We will frequently 'import' software packages so that we can use commands and variables that other people have invented.

In general, we will import software packages with the command 'import.'

In [None]:
import pandas as pd
import numpy as np
import matplotlib
import matplotlib.pyplot as plt
from nltk.corpus import wordnet as wn

Run the line of code above. If all goes well, you won't get an error message.  You'll just see a star (*) by the cell while the computer thinks for a moment.

You will need to 'import' a software package at the beginning of each session in which you use that package.  Most of our future notebooks will begin with a string of 'import' commands to set things up.

#### Installing new software packages

The first time you use a new software package, that package first needs to be 'installed' on your part of the super computer.  

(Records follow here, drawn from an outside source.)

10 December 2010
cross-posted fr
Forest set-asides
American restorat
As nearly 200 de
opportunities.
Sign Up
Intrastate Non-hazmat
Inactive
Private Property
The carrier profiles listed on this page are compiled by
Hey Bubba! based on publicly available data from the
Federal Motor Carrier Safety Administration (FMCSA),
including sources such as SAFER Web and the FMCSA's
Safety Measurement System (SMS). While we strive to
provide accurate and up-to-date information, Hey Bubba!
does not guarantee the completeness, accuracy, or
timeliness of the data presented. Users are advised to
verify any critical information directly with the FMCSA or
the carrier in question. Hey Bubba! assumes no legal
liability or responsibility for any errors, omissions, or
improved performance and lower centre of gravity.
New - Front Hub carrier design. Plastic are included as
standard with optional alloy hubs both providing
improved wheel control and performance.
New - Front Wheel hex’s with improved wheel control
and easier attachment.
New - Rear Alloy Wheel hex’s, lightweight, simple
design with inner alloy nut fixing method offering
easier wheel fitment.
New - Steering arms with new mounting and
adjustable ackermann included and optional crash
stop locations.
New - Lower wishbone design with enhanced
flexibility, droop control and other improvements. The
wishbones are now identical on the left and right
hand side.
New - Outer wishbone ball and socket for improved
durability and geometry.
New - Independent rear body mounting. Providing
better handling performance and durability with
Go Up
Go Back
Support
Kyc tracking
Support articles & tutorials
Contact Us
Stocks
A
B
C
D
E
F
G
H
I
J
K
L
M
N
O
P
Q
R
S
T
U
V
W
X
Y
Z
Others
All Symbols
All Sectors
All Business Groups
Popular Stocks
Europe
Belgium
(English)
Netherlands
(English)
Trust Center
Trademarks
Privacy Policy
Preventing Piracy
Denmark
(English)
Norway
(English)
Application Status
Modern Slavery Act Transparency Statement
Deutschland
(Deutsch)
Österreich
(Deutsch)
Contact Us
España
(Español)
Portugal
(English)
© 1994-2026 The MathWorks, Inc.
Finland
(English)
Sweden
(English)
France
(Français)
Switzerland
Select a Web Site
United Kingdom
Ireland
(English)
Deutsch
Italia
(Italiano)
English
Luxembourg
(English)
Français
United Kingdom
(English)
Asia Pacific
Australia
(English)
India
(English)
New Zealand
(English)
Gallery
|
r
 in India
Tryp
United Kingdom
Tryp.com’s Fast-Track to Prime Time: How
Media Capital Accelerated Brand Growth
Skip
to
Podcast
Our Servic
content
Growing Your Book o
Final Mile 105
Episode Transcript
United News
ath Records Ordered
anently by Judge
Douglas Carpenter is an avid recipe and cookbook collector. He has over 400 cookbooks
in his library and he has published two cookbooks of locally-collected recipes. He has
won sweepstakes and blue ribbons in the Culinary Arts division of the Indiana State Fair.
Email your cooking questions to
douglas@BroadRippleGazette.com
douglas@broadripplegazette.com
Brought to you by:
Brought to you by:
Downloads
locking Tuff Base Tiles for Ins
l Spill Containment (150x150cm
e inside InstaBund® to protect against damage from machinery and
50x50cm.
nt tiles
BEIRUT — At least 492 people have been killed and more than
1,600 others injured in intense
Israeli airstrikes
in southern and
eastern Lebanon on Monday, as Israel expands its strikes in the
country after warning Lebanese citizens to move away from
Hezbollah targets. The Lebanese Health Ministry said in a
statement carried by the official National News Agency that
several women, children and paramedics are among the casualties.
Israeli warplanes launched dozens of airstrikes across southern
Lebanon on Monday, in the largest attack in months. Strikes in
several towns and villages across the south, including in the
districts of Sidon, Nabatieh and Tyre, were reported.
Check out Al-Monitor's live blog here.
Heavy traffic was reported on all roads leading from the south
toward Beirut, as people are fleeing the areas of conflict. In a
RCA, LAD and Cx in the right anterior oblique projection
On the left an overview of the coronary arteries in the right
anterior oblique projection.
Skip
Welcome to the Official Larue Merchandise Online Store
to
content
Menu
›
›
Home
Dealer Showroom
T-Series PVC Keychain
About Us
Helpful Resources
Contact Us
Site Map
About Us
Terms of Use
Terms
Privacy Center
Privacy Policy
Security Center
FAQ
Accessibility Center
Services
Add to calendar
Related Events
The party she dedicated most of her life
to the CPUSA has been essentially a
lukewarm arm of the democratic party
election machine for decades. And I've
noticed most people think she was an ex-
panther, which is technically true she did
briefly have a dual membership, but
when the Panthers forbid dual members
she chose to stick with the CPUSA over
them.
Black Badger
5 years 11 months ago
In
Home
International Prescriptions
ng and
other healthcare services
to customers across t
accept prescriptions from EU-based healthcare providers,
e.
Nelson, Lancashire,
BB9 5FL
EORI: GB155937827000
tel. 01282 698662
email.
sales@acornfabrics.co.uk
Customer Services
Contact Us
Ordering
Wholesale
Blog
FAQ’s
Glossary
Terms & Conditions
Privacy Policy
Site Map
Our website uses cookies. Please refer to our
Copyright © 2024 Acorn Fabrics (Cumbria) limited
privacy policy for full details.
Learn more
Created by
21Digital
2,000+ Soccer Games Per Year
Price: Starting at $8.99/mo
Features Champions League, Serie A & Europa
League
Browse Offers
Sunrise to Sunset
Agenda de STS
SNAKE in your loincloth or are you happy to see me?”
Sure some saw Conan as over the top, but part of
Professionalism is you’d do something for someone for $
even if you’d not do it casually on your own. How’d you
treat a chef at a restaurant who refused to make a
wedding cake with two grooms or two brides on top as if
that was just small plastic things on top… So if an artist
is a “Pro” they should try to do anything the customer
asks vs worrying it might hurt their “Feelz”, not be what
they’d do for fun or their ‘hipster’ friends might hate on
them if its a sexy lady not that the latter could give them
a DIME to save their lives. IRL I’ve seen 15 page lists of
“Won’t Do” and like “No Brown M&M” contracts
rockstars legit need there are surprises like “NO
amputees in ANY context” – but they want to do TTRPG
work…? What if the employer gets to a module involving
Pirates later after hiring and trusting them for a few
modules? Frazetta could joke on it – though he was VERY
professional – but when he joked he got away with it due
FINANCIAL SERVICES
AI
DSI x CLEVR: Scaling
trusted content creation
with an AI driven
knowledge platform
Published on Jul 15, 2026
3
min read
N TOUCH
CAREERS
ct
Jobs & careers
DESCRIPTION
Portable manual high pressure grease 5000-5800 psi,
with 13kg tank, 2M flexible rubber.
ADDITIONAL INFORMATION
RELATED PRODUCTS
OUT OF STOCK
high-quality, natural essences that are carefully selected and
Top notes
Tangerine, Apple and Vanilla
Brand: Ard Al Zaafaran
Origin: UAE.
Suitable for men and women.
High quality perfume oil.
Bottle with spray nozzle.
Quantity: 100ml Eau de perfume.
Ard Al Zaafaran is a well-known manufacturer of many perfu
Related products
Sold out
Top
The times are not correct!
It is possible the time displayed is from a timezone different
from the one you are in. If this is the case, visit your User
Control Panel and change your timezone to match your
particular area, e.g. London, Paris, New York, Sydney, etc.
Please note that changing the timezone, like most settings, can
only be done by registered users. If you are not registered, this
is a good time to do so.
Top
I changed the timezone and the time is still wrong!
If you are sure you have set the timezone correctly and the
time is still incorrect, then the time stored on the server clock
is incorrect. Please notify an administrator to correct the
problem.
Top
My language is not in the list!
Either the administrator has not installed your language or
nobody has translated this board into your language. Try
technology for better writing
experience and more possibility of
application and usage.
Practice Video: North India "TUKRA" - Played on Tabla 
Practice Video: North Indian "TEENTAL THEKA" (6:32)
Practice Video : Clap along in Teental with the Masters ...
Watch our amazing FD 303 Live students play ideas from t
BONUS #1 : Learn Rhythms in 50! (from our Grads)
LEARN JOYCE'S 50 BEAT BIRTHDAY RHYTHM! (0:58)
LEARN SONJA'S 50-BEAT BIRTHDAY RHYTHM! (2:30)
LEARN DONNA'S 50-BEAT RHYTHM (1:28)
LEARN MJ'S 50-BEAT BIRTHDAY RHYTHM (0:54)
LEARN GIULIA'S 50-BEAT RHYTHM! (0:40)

To install a new software package, we need special punctuation that tells M2 that we want control over the settings of the supercomputer.  Here is the syntax to install a package called 'bs4.'  We used many commands of this kind in the first-time-setup notebook:

In [None]:
!pip install gensim --upgrade --user # you only need to run this once

In [None]:
import gensim
from gensim.models import KeyedVectors

If any of the above 'import' commands failed to work, you can use the **!pip install xxx --user** syntax to install them  now. 

#### Error messages that indicate installations/importing are needed

You will also get error messages if you try to use a command from a package that hasn't been installed or imported.  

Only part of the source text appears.